En 2007, des avions de combat israéliens F-15I armés de bombes guidées par laser de 500 livres, escortés par des avions de combat F-16I et des avions de renseignement, avaient d’abord attaqué et détruit le site radar syrien à Tal al-Abuad, puis avaient procédé à la démolition du réacteur nucléaire. Ce travail avait été préparé préalablement par les forces spéciales israéliennes, les unités d’élite Maglan et Sayeret Maatkal, qui étaient arrivées sur le site nucléaire la veille pour y insérer des dispositifs électroniques afin d’aider les chasseurs israéliens, disposant d’indicateurs laser, à repérer avec plus de précision leur cible.

Cela donne aujourd’hui une idée de l’influence du chef des renseignements militaires qui dispose à sa guise des unités d’élite qui connaissent parfaitement le terrain en Syrie pour s’y être aventurées. Les commandos traversent régulièrement les lignes afin d’espionner les mouvements des troupes et celles des «conseillers» iraniens. Cela explique d’ailleurs les frappes précises sur les convois d’armes du Hezbollah et sur les bâtiments abritant des usines de fabrication de missiles ou d’armes de destruction massive, sans dégâts collatéraux.

Une collaboration franco-israélienne

La décision française de s’impliquer plus ouvertement en Syrie, alors que les Américains cherchent à se désengager, justifie une collaboration avec les forces et les services de renseignements israéliens. Selon Tsahal et quelques officiers français, cette collaboration n’a jamais cessé malgré les aléas politiques, parfois difficiles.
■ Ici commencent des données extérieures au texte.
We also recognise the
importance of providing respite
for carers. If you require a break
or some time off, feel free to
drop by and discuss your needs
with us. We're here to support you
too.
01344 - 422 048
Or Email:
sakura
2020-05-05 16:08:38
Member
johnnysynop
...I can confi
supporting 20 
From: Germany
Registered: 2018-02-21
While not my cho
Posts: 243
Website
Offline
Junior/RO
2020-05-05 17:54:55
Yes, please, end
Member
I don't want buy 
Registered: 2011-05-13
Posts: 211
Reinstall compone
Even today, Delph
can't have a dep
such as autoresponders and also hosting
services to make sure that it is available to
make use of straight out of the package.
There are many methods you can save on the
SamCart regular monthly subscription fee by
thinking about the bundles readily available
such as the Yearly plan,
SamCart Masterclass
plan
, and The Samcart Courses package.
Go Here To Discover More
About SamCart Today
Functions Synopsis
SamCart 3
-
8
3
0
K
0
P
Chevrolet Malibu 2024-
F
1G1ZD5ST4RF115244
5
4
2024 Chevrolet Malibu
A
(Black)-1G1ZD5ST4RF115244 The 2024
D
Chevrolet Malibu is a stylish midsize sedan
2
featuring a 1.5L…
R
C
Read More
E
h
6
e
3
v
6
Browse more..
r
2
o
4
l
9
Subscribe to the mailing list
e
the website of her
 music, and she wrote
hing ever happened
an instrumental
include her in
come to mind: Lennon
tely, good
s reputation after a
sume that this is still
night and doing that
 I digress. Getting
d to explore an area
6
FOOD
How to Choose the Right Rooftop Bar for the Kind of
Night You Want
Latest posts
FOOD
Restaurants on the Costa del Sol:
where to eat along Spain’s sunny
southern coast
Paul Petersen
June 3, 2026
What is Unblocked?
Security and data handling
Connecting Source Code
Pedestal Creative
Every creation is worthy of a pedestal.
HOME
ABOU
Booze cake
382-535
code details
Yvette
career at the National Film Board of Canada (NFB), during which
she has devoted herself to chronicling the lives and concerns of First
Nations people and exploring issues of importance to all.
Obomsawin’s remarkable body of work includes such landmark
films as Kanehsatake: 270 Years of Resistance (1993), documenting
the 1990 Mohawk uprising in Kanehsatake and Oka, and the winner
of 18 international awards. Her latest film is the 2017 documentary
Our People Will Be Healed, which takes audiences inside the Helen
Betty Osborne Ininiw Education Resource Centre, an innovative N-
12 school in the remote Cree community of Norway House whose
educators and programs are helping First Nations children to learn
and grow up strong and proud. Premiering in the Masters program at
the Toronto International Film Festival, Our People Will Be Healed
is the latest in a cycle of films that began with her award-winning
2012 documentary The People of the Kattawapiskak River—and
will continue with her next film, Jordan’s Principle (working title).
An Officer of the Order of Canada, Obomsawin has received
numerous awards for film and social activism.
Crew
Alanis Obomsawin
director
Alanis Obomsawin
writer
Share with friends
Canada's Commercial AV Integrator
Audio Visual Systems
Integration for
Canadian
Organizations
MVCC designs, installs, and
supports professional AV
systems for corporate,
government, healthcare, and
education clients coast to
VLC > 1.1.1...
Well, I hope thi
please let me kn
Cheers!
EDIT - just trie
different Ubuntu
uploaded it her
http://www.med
Les échanges sont permanents car la France ne peut pas agir seule, loin de ses bases, a fortiori lorsque les Américains préparent leur paquetage. Les Français se sentent une responsabilité dans cette région qu’ils ont naguère administrée.

Il ne s’agit pas pour eux de remplacer les 2.000 militaires américains mais de dissuader Erdogan et Rohani d’aller plus en avant dans leur infiltration en Syrie. Les 200 commandos français se sont installés dans la ville syrienne de Manbij avec l’accord des États-Unis et avec l’aide discrète des Kurdes, armés et financés par Israël. Cela augure d’une collaboration intense entre militaires français et israéliens qui compensera la froideur des relations avec le quai d’Orsay.

Cette collaboration devient nécessaire depuis les déclarations du secrétaire américain à la Défense James Mattis devant le Congrès le 26 avril: «Nous ne retirons pas les troupes américaines de Syrie. Vous verrez des opérations accrues du côté irakien de la frontière et les Français viennent de nous renforcer en Syrie avec des forces spéciales ici au cours des deux dernières semaines. C'est un combat continu en ce moment». Les Israéliens ont tout fait pour persuader les Américains de rester en Syrie. Le ministre de la Défense, Avigdor Lieberman, s'est rendu à Washington pour faire comprendre à l'administration, qu'au moment où les troupes américaines quittent la Syrie, Israël était menacé d'une confrontation militaire avec l'Iran et le Hezbollah.

Le secrétaire américain envisage avec une grande probabilité une possible attaque au nord contre Israël dans un proche avenir et il a ordonné au porte-avions polyvalent l'USS Harry S. Truman de naviguer en face de la Syrie pour être prêt à toute éventualité. Il semble que la France ait fait le même diagnostic au moment où Donald Trump décide de déplacer le centre des opérations militaires américaines vers l'Irak et la mer Méditerranée. Les forces spéciales françaises se sont installées dans la ville syrienne de Roumeïlan contrôlée par les Kurdes syriens. Même si elles sont en petit nombre, elles ont pour rôle de dissuader les Turcs d’attaquer les Kurdes et les Iraniens de se lancer dans une aventure contre Israël. Il s’agit d’une présence symbolique. Le chef d’Aman détient en fait les clefs de la guerre ou de la paix au Proche-Orient.